The white couple actually could not be seen with them out in public. They could not be shown to be friends. Allison Davis took a tremendous risk by going there. He had to act subservient to his white colleague when actually, he was the leader of the research project. He could not walk in their front door. The only way they could consult was for the white anthropologist to pick up Allison Davis on a street corner and drive out into an isolated area, so that they would not be seen collaborating. That would have been a breach of the caste system. They were there for several years, living what they were studying, and they emerged with the language of caste.

Your book is coming out in a year when the stark racial inequities of American life have never been so undeniable, whether it’s who gets sick, who loses a job or who gets killed by the cops. Do you think that Americans are likely to accept the caste label to describe the way our society has divided itself?

I think that the era in which we live, in which we have been exposed to video after video, testimony after testimony, we’ve been able to see these things for ourselves. These things have been happening for a long time. They just hadn’t been known by as many people, or by people who don’t have to live every day with the fear of this happening to someone that they know and love, or to themselves. The testimony and the evidence that we’ve been able to see for ourselves is a reminder that these things are actually occurring, not in the ancient past, not in decades before, but right now, in our time, in this moment. I think that this has forced us to reckon with our own history to figure out, what does it mean when we’ve had a civil rights movement and had civil rights legislation that many people would’ve thought had taken care of all this?
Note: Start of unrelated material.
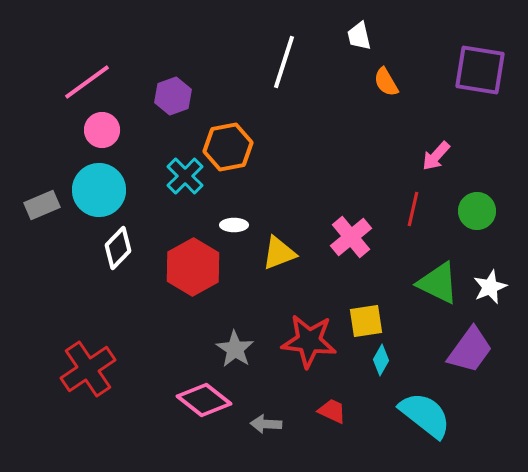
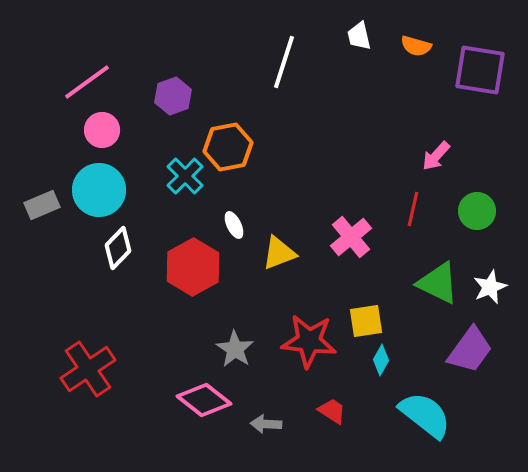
orange semicircle: moved 30 px right, 36 px up; rotated 44 degrees counterclockwise
white ellipse: rotated 64 degrees clockwise
red trapezoid: rotated 8 degrees clockwise
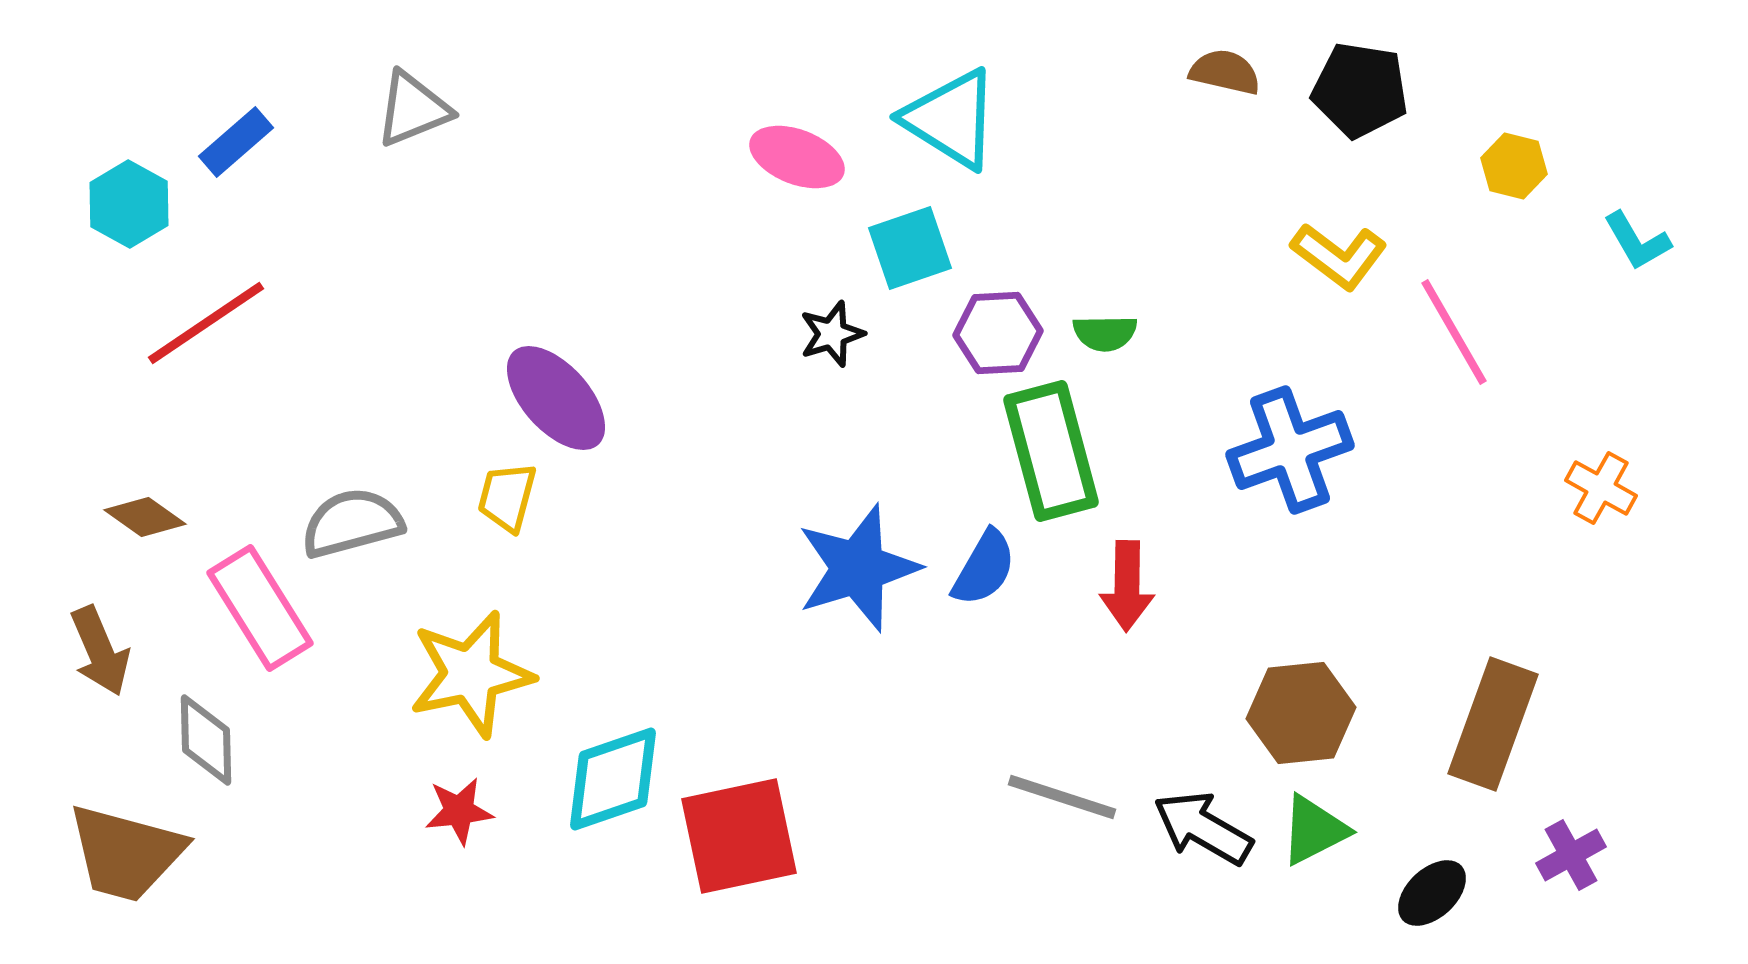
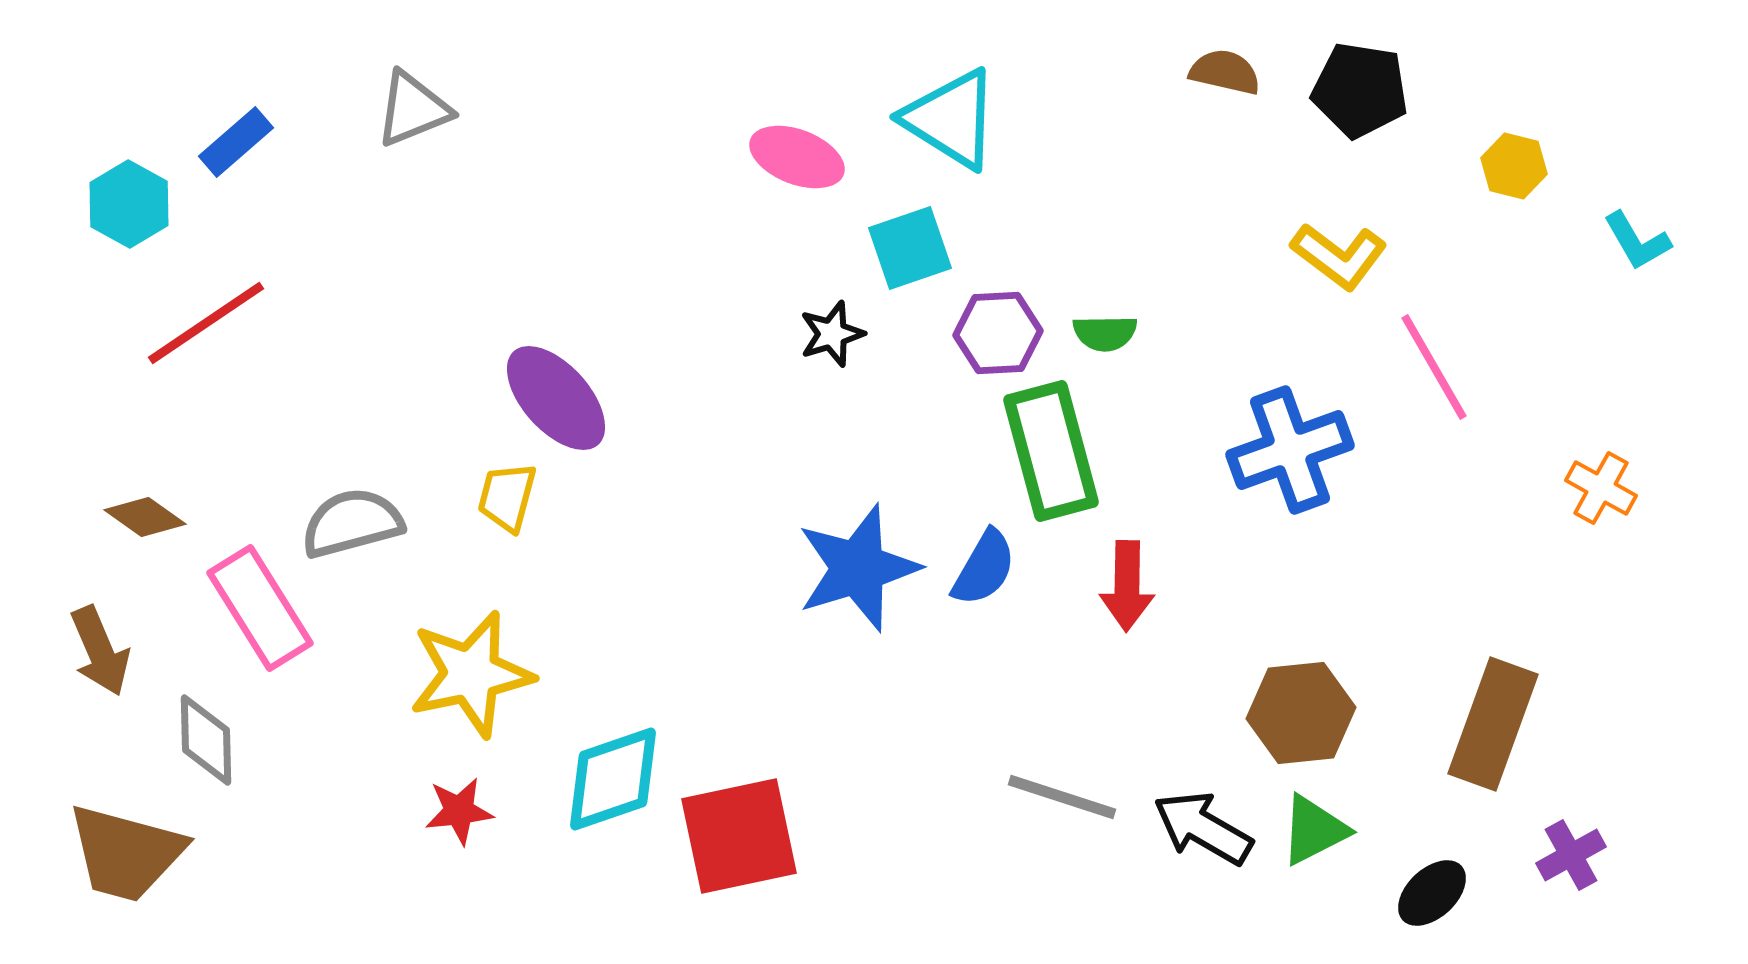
pink line at (1454, 332): moved 20 px left, 35 px down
In the 1930s and 1940s, there had not been a Supreme Court Justice who was African American. There had not been African American senators since Reconstruction. There had not been anyone in the Oval Office other than a butler who was African American. Now, we have long since disproved the assumptions and the stereotypes. There is no reason to believe in the stereotypes that had been the basis for the hierarchies to begin with. Yet we see the enduring consequences of this hierarchy, of this artificial, arbitrary, graded ranking of human value. It has persisted in spite of the many achievements and successes that have occurred since the civil rights era.

There’s a document of those successes on the cover of your book, which is the reproduction of a sticker that says “Oprah’s Book Club, 2020.” But ultimately, you’re saying that you can recognize the successes that have defied the restrictions of a caste system, as you would describe it, without undermining the thesis that this is indeed the system within which we live.

Yes. Caste is the bones, race is the skin, and then class, which is what you’re alluding to, that would be the accents, the clothing, the diction, the education, the things that we can change about ourselves to attempt to transcend the barriers or to rise above the station to which we might have been born. There are ways that individuals can make the most of their abilities, but that does not protect them from the enduring underlying phenomenon of what I’m calling caste. Another way of looking at it is, if you can act your way out of it, it’s class. If you cannot act your way out of it, it’s caste.

Are you effectively using our capacity for racial or national arrogance by describing our country as having a caste system? You’re making Americans say, “My gosh, a country that I associate with dire poverty, with an ancient civilization, we are like that in a way.” Are you playing to the revulsion an American might feel to see his or her country compared to the social structure of India?

Well, as I said, there are many differences. Their histories are different, and their current standards of living may be different. The hierarchies I’m looking at are not Indian or American, but actually, sadly, human. This is what human beings all too often do in delineating and categorizing people within their societies, to the benefit of the group that is viewed as dominant and to the detriment of others. That’s a human phenomenon. And being human, Americans can experience this as any other country might.